François Zimeray : "Et puis, il y a ce que l'on fait de ce qui reste en nous. On ne vit pas de la même façon après un attentat. On vit avec l'attentat en soi et on essaie d'en faire quelque chose, dans l'association. On pense déjà à l'après-procès avec des actions de témoignage".
François Zimeray : "dans le travail de témoignage dans les collèges et lycées, la transmission de l'expérience personnelle de ces victimes ne laisse pas intacts ces jeunes. Nous intervenons en milieu carcéral aussi. Et je crois que cette rencontre est fondamentale".
François Zimeray : "il y a peut-être pire que la haine, c'est la déshumanisation : ne pas voir que l'on a un être humain en face de soi. Cela doit être une réflexion dans tout le corps social et c'est une des missions des associations de victimes de terrorisme."
François Zimeray : "nous sommes très présents dans ce procès, nous accompagnons les victimes. Mais aussi dans les procès qui viendront et je pense en particulier au grand travail qui nous attend pour le procès de l'attentat de Nice [le 14 juillet 2016 ndlr]"
Place au témoignage du docteur Didier Ollat, 51 ans, chirurgien orthopédiste à l’hôpital Begin au moment des attentats du #13Novembre 2015 : "nous avons reçu une vingtaine de blessés que j'ai pris personnellement en charge à partir du dimanche matin."
Dr Ollat : "très rapidement, à l'hôpital militaire, se sont mises en place nos pratiques de chirurgie de guerre avec une gare de triage pour recevoir les blessés et les catégoriser et puis ensuite les prendre en charge en chirurgie viscérale et en chirurgie orthopédique."
Dr Ollat : "dans ce type d'événements, on ne sait jamais combien de blessés peuvent arriver et donc à l'entrée les gens sont entièrement déshabillés, on recherche tous les orifices de projectiles, toutes les lésions pour estimer le degré de gravité. Il faut que ce soit rapide."
Dr Ollat : "et puis on commence les mesures de réanimation pour les blessés les plus graves. Puis, on place au bloc opératoire, on commence par une désinfection par toutes ces plaies de sont pas nettoyées. On enlève les tissus qui ne sont pas gardables, on fixe les fractures".
Dr Ollat : "on laisse les plaies ouvertes pour ne pas qu'elles s'infectent. C'est la prise en charge classique pour des plaies par projectiles. Les sept premiers jours, c'est la lutte contre l'infection. Les 8 semaines suivantes c'est le processus de réparation osseuse."
Dr Ollat : "et puis pendant neuf mois, c'est le processus de réhabilitation fonctionnelle avec la gestion des handicaps s'ils existent.
7 jours, 8 semaines, 9 mois. C'est le schéma classique."
Dr Ollat : "il y a souvent des choix à faire, et des choix parfois difficiles.

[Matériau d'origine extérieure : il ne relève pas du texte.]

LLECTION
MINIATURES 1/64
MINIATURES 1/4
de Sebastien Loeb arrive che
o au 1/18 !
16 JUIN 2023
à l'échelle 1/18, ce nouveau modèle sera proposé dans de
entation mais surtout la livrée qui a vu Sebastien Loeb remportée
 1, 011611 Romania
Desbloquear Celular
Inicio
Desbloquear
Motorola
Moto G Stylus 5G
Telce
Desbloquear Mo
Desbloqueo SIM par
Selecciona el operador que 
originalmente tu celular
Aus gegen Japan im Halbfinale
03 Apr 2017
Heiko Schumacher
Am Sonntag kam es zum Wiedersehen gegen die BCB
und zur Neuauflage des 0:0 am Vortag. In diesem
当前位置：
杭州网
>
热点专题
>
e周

On est régulièrement amenés à faire des amputations secondaires. Et donc ça fait un nouveau traumatisme sur le plan psychologique pour le blessé".

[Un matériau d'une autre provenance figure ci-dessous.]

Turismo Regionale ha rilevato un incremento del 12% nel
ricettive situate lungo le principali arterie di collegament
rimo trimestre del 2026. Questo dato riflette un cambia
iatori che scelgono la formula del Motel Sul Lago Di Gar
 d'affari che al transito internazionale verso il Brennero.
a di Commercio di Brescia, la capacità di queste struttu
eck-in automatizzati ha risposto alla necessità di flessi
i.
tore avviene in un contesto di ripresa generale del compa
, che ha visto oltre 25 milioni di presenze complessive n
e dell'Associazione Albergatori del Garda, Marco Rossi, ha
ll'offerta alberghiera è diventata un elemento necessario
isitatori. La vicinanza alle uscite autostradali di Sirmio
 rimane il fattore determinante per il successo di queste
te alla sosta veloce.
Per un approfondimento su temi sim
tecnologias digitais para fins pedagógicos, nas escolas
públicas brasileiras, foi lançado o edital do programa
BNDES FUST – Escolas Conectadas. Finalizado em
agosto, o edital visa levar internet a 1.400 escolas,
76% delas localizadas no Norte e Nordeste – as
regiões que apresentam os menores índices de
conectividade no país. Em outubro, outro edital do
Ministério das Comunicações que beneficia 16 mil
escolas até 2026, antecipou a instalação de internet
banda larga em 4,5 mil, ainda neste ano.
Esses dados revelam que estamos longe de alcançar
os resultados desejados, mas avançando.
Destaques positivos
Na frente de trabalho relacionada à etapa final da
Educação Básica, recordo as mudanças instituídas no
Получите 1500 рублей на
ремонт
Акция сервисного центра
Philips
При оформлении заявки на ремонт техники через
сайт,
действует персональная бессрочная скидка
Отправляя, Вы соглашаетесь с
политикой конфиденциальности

Dr Ollat : "on a reçu un peu plus de 20 blessés sur l'hôpital Begin et un peu plus de 20 sur l'hôpital Percy. Soit environ 50 sur les deux hôpitaux militaires."
Après la notion de "golden hour" hier, le Dr Ollat évoque celle des "minutes de platine". Notamment dans le cas d'"une plaie d'artère fémorale, vous avez deux ou trois minutes, il y a un débit excessivement fort, en plus le rythme cardiaque est élevé en état de stress. "

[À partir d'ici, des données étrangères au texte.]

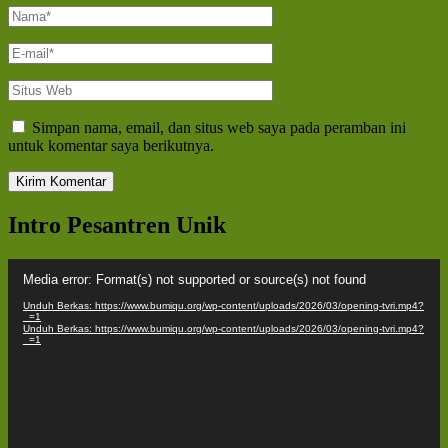
Nama
*
E-
mail
*
Situs
Web
Simpan nama, email, dan situs web saya pada peramban ini
untuk komentar saya berikutnya.
Intro Pesantren Unik
Pemutar
Media error: Format(s) not supported or source(s) not found
Video
Unduh Berkas: https://www.bumiqu.org/wp-content/uploads/2026/03/opening-tvri.mp4?
_=1
Unduh Berkas: https://www.bumiqu.org/wp-content/uploads/2026/03/opening-tvri.mp4?
_=1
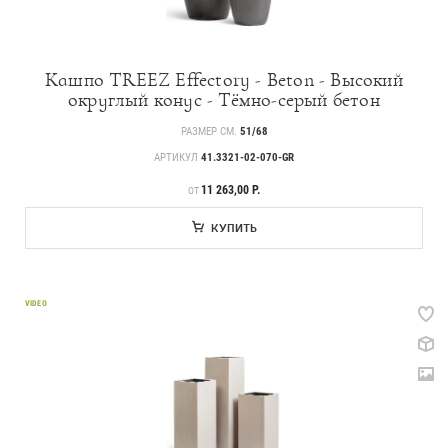
Кашпо TREEZ Effectory - Beton - Высокий
округлый конус - Тёмно-серый бетон
РАЗМЕР СМ.
51/68
АРТИКУЛ
41.3321-02-070-GR
ЦЕНА
11 263,00 Р.
ОТ
КУПИТЬ
VIDEO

Interrogé sur les identifications des blessés, le Dr Ollat explique : "on numérote les gens, cela peut paraître barbare mais c'est pour pouvoir avoir une identité. Les gens peuvent arrivés inconscients, il peut y avoir des erreur d'interprétation des papiers."
Dr Ollat : "dans la chirurgie de guerre, il y a un problème d'afflux et d'incertitude. Sur les lésions balistiques, les petits éclats ne posent pas de problèmes particuliers et on ne va pas tous les chercher. Il y a des vieux soldats plein d'éclats et ça ne pose pas de problème."
Dr Ollat : "vous avez le traumatisme psychologique du coup de feu, le caractère brutal et soudain, et ce traumatisme ressort au fur et à mesure de la prise en charge et du traitement des blessures. Car il y a toujours des complications possibles comme une surinfection"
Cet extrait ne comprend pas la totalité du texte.